Si on a eu la Covid-19, que l’on ait été vacciné avant ou pas, le pass vaccinal est valable onze jours après le test positif et jusqu’à six mois après. Il est donc difficile d’estimer le nombre de personnes qui seront privées de pass vaccinal dans la mesure où cela supposera à la fois de ne pas être vacciné et ne pas avoir eu la Covid-19 dans les derniers mois. Depuis le début de la campagne de vaccination, 53,8 millions de personnes ont reçu au moins une injection et 52,5 au moins deux.

Où le pass vaccinal est-il exigé ? 

Le pass vaccinal sera demandé pour accéder aux activités de loisirs, aux restaurants et débits de boisson (à l’exception de la restauration collective), aux foires, séminaires et salons professionnels et aux transports publics inter-régionaux (avions, trains, cars).
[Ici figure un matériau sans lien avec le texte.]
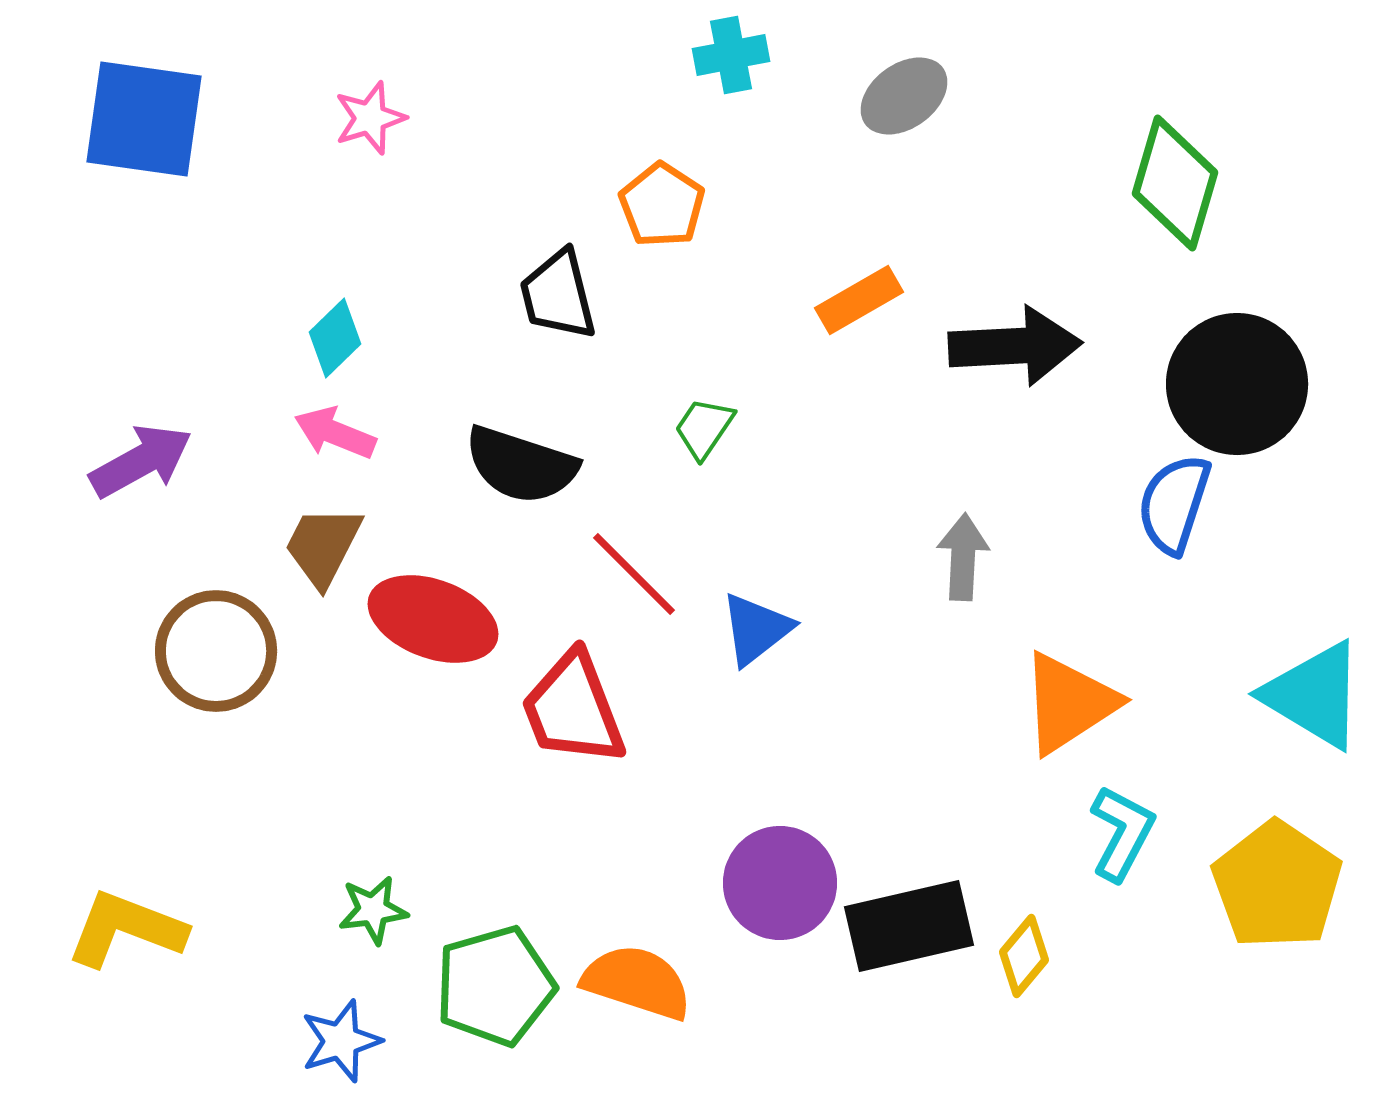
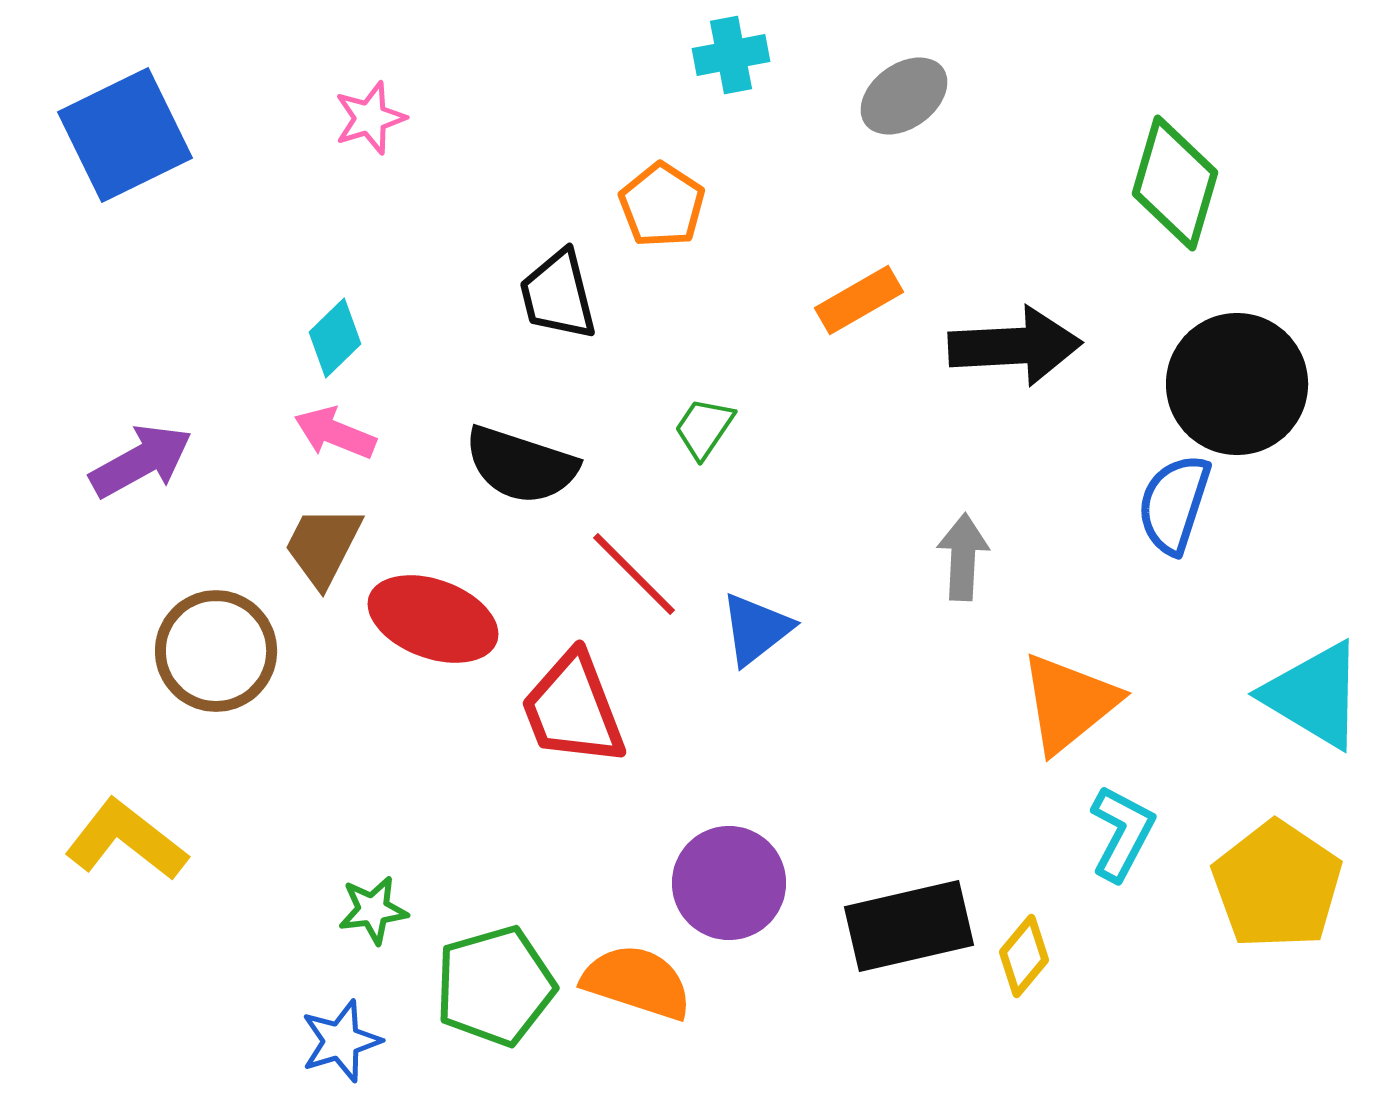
blue square: moved 19 px left, 16 px down; rotated 34 degrees counterclockwise
orange triangle: rotated 6 degrees counterclockwise
purple circle: moved 51 px left
yellow L-shape: moved 89 px up; rotated 17 degrees clockwise
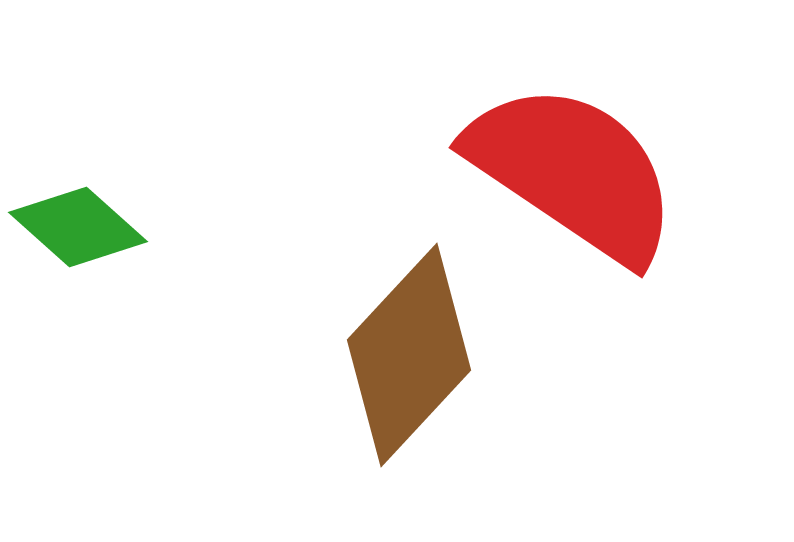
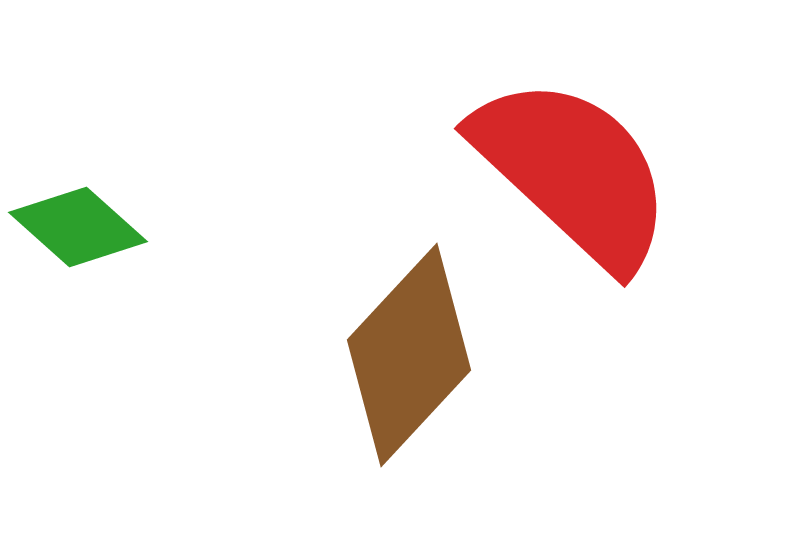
red semicircle: rotated 9 degrees clockwise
Dans le cas des transports, une exception est prévue : pas besoin d’un pass pour « motif impérieux d’ordre familial ou de santé » — un proche mourant par exemple — sous réserve de présenter un test négatif, « sauf en cas d’urgence ».

Un simple pass sanitaire (test Covid-19 négatif, attestation de vaccination complète ou certificat de rétablissement) restera valable pour les plus de 12 ans afin d’accéder aux établissements de santé et aux services médico-sociaux, que ce soit pour les malades ou leurs accompagnants. Il ne sera pas nécessaire pour être pris en charge en cas d’urgence.

Contrôle d’identité, faux pass vaccinal et fraudeurs 

Outre les forces de l’ordre, les gérants des lieux et activités soumis au pass, tels les cafetiers et restaurateurs, pourront vérifier l’identité du porteur du pass en lui demandant « un document officiel » comportant une photographie. Le fait de présenter un pass appartenant à autrui et le fait de transmettre à autrui un pass en vue de son utilisation frauduleuse seront punis dès le premier manquement d’une amende forfaitaire de 1.000 euros, contre 135 euros actuellement.

La détention de plusieurs faux pass sera réprimée de cinq ans d’emprisonnement et 75.000 euros d’amende. Sous la condition de s’engager dans un parcours vaccinal, il pourra ne pas y avoir de sanction pour faux pass. L’absence de contrôle du pass par l’exploitant d’un établissement recevant du public sera passible dès le premier manquement d’une amende de 1.000 euros, contre une sanction à partir du troisième manquement actuellement.